One more thing: the "miraculous birth" refers to the birth of Jesus and the old men are the magi. . . what Auden is suggesting that the event when it occurred was little noticed by most

LindsayArden said...

I think this poem is a perfect example of the role empathy plays in society, perhaps today even more than when the poem was written. It explains that while one person is experiencing a dull, monotonous moment in their everyday life, somewhere else a baby is being born, a hero is dying, potentially world-altering things are going on. Even if the unaffected individual is one capable of the feeling of empathy, they may not be aware, specifically, of these other things going on, and thus cannot pay mind to them. In today's crazy, busy world, how can we really be aware of what does not occur within the confines of our environment? What this poem says to me is that empathy should be a constant, persistent emotion. We should always pay mind, and heart, to the mere idea of the pains and joys of others, because one day, those life-altering events will be our own, and we hope others will pay mind to us.

Lindsey Claro said...

This poem relates to the problem of feeling empathy for others in a few ways. I think that the poem is recognizing that all around us at every moment, there are people going on to live their lives. On any given day, someone might be going through a horrific ordeal and simultaneously someone might be having a usual ordinary day “just dully walking along” where nothing of importance happens at all. Whatever it is… life does go on and the sun continues to shine. We can see an event on the news that makes us have sympathy for someone, it’s only natural, but do we ever really feel true empathy for them? We most likely haven’t had to endure the suffering that they’ve gone through, so how can we be capable to understand another’s feelings and emotions, regarding their heartbreaking situation? We certainly can try but the ability to actually understand their pain is impossible unless we’ve experienced the same thing. To me, the poem is saying that life goes on and that in the midst of all the tragedy that surrounds us, we all “have somewhere to get to,” so we just “calmly sail on” and go about our lives.

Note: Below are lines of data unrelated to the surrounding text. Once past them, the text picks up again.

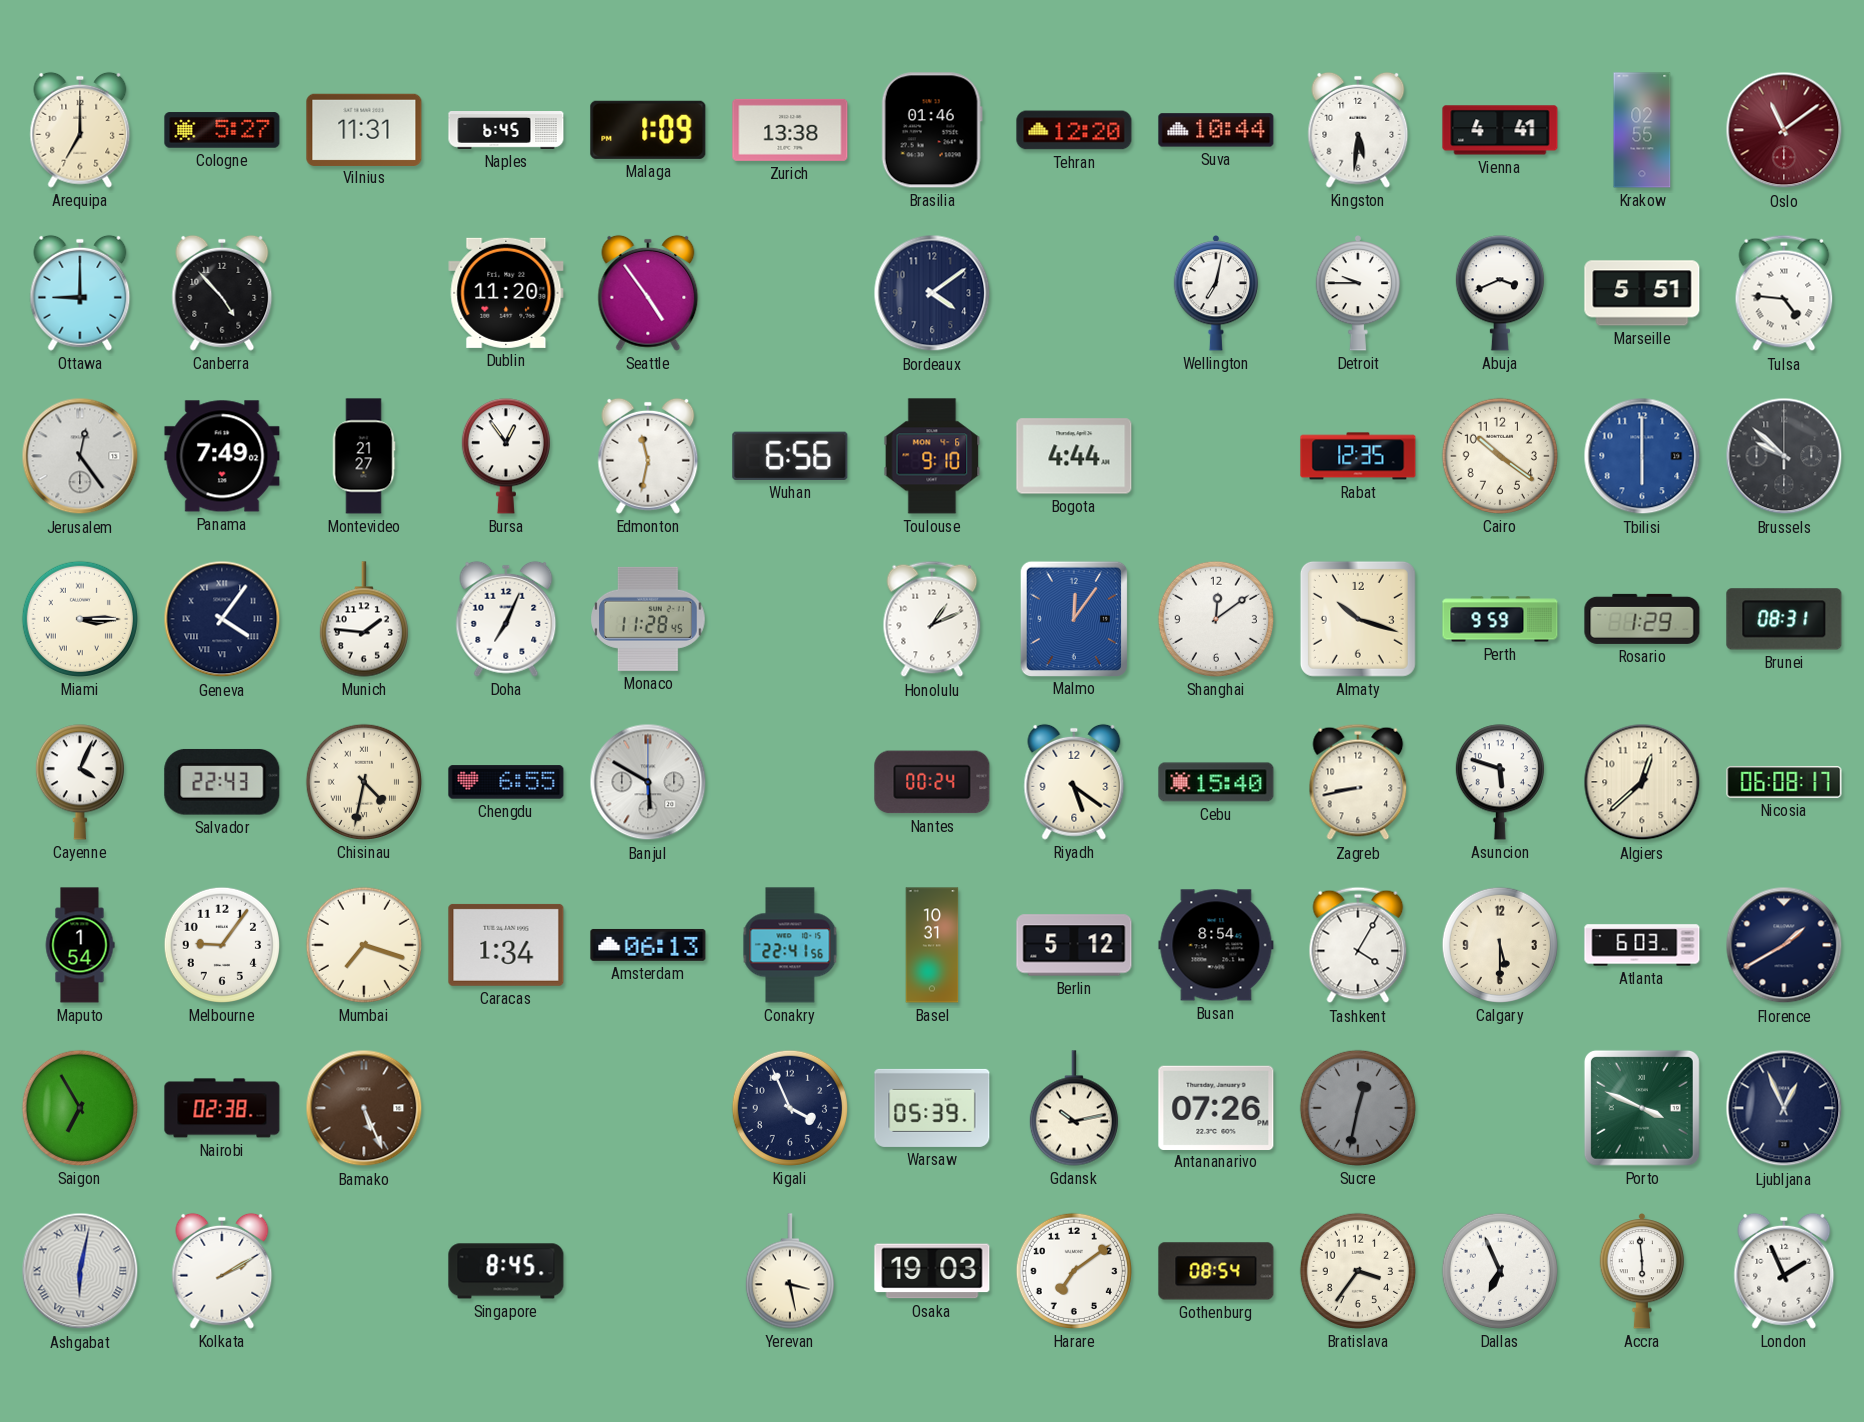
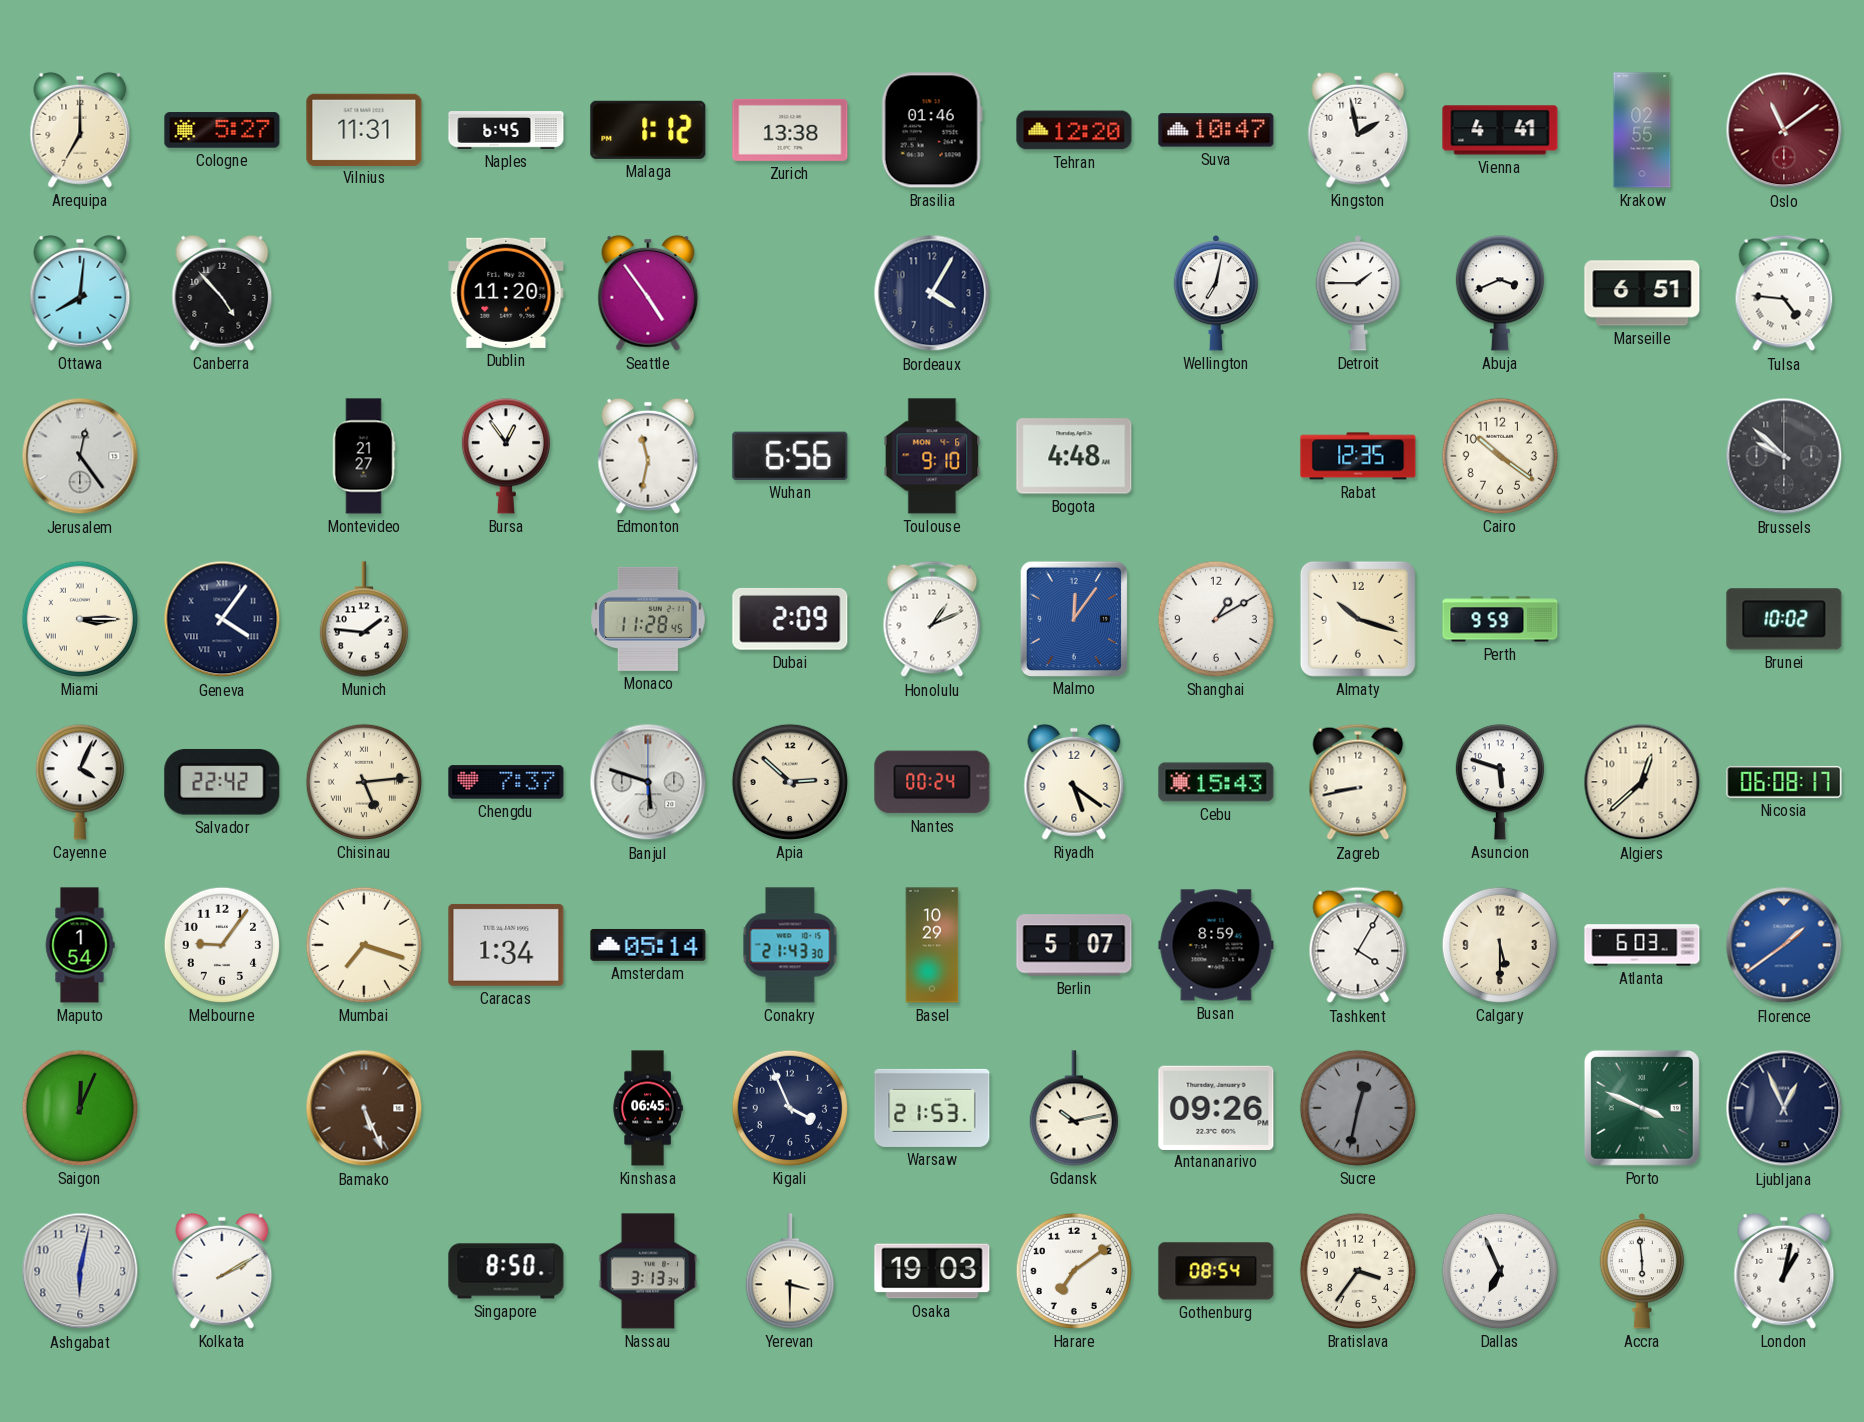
Malaga: 1:09 -> 1:12
Suva: 10:44 -> 10:47
Kingston: 5:31 -> 1:58
Ottawa: 9:00 -> 8:01
Bordeaux: 4:09 -> 4:05
Detroit: 9:45 -> 1:45
Marseille: 5:51 -> 6:51
Panama: 7:49 -> none
Bogota: 4:44 -> 4:48
Tbilisi: 6:00 -> none
Doha: 7:04 -> none
Dubai: none -> 2:09
Shanghai: 12:09 -> 1:10
Rosario: 1:29 -> none
Brunei: 08:31 -> 10:02
Salvador: 22:43 -> 22:42
Chisinau: 4:32 -> 5:14
Chengdu: 6:55 -> 7:37
Banjul: 5:50 -> 5:48
Apia: none -> 2:52
Cebu: 15:40 -> 15:43
Amsterdam: 06:13 -> 05:14
Conakry: 22:41 -> 21:43
Basel: 10:31 -> 10:29
Berlin: 5:12 -> 5:07
Busan: 8:54 -> 8:59
Florence: 1:40 -> 1:39
Florence dial: navy -> blue
Saigon: 6:55 -> 12:04
Nairobi: 02:38 -> none
Kinshasa: none -> 06:45
Warsaw: 05:39 -> 21:53
Antananarivo: 07:26 -> 09:26
Ashgabat numerals: Roman -> Arabic
Singapore: 8:45 -> 8:50
Nassau: none -> 3:13
Yerevan: 3:28 -> 3:30
London: 1:56 -> 1:02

Allison Sofer Says said...

This poem relates to empathy in a few different ways. I agree that it focuses more on how people do not feel empathy for others, and how humans are sorely lacking because they do not feel empathy, rather than focus on people who do feel empathy for others. It talks about how people get stuck in an infinite loop of selfishness, focusing on themselves and their own. It has been like this for a long time, and will stay the same until something breaks the loop.

The poem also relates to how people do not wish to feel empathy, but wish to get themselves settled before worrying about others, and not wanting to help those in need. Empathy is not about wanting to do right, it is about actually doing right, and helping others. When you feel for those around you, you must have some urge to help them. The poem, rather starkly, emphasizing that humans do little to help others.

AndreaV said...

I think that the poem realtes to the problem of empathy by pointing out how often people go about their daily lives and often don't think about the suffering of others whether it be something that is happening else where or even right in front of them. That we miss events because we are often too absorbed in our own lives to realize that others are suffering.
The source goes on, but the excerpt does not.